# Change of plans ... Building the CSS 10" subwoofer



## 9niceFinish (Feb 22, 2013)

So my original HT plans have changed. Instead of using the system on the main floor it will be used in the upper living room. This is a much smaller room and will only require a 10" woofer. I would like to stick with CSS and there 10" / 300w Bash combo. 

I have looked other builds in the members section and would like to tune for approx 21-24hz . My problem I am getter is the port that is required. The box volume required is fairly small, but port dimensions are asking for port length of anywhere from 40" to 30" depending on width and height of course. My question is what is the max air speed I can have without getting port noise ???


----------



## gottavtr (Oct 24, 2011)

If a small box size is not a prime need the. Why not go for the 12 in a larger box. That will help some with the port length and you can rest assured that you have extra headroom. 
Zach


----------



## Mike P. (Apr 6, 2007)

Thread moved to the CSS forum.

A CSS SDX10 / 300w Bash combo and a single 4" flared port can be made to work.

A box net volume of 3.5 cu.ft. tuned to 20 hz would work with a 4" flared port 22" long.

The Bash 300 needs the default hi-pass filter changed from 17.7 hz to 20.4 hz ( Bob does this for a nominal charge).

The maximum port air speed is 27 m/s peak at 20 hz.

Xmax is never exceeded.

Output is 105 db at 20 hz.


----------



## 9niceFinish (Feb 22, 2013)

3.5 - tuned to 20hz. That box is 1 cu.ff bigger than any of the other boxes I see on the site?
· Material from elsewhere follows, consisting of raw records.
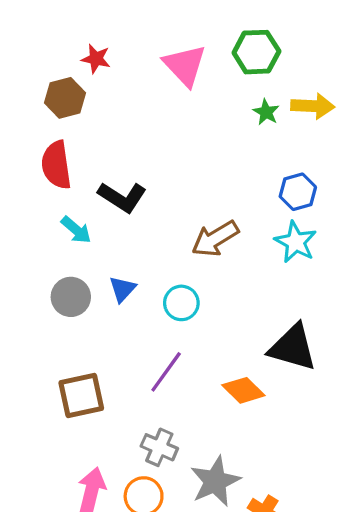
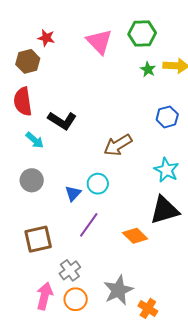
cyan star: (296, 242) -> (166, 170), moved
blue triangle: (123, 289) -> (73, 193), moved
black triangle: (293, 347) -> (164, 210), turned -32
gray cross: (159, 447) -> (70, 270), moved, turned 30

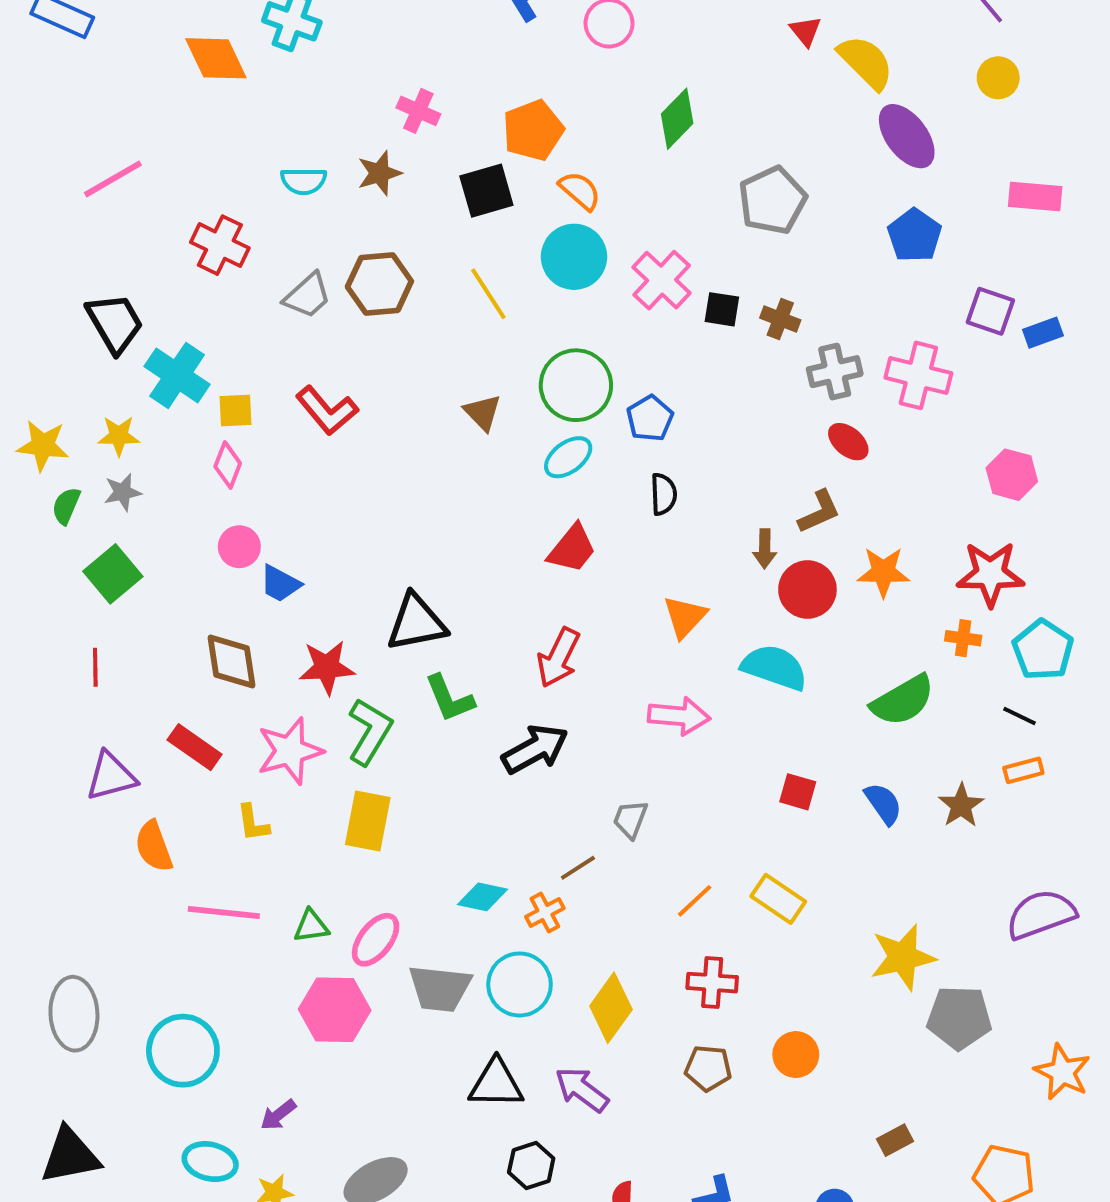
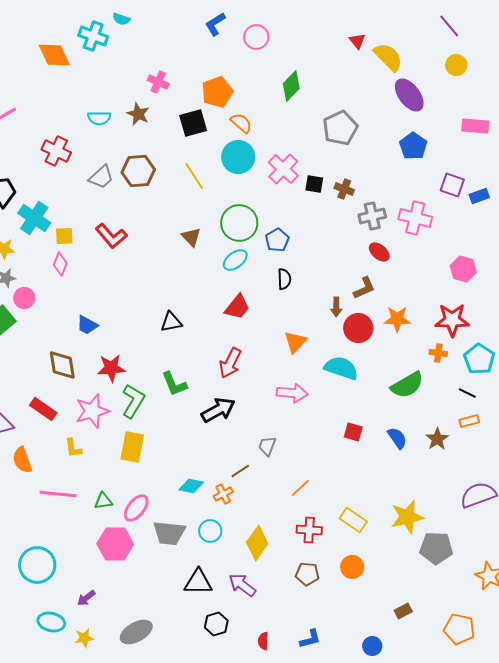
brown star: (379, 173) -> (138, 114), turned -30
pink circle: (239, 547) -> (24, 298), moved
black triangle: (416, 623) -> (171, 322), moved, size x0.7
yellow rectangle: (778, 899) -> (353, 520), moved
cyan circle: (520, 984) -> (210, 531), size x0.7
My listening material will be about 50/50 movie and music would you suggest maybe to tune for a slightly higher frequency???

I will be using a slot port in the build

My problem wasn't so much that I could not get the port dimensions to fit but instead I wasn't sure what the limit for port speed would be


----------



## 9niceFinish (Feb 22, 2013)

Mike would that be a decent setup for music as well??


----------



## Mike P. (Apr 6, 2007)

Some people like sealed subs for music, I prefer ported as I'm a bass head. It depends what you're preferences are and what kind of music you listen to.

Port air speed depends on the size of the port, what height and width are you modeling? If you're using WinISD can up upload your project file?


----------



## 9niceFinish (Feb 22, 2013)

Tired right now can't figure out how to upload the file. 

But I have 3 ft^3 box tuned to 23hz

Port - 3x5x22 
Port speed = 23m/s @ 22HZ
SPL = 109 @ 23HZ


----------



## Mike P. (Apr 6, 2007)

3 cu.ft. tuned to 22 hz has a smoother frequency response. Wether you choose 22 or 23 for tuning frequency the amp needs the HPF changed to 20.4. With the HPF in place the port air speed doesn't exceed 18 m/s so you're good to go.

View attachment 9niceFinish Project.wpr


----------



## 9niceFinish (Feb 22, 2013)

Perfect! Now I can finish up my blue prints for the box. Look forward to building another CSS product !!!


----------



## Creative Sound (Mar 29, 2007)

Hi,

Thanks Mike for the support. Let me know if I can help in any way.

Bob


----------



## 9niceFinish (Feb 22, 2013)

Bob I will be in contact with you in a about month when I am ready to make the purchase! 

Thanks


----------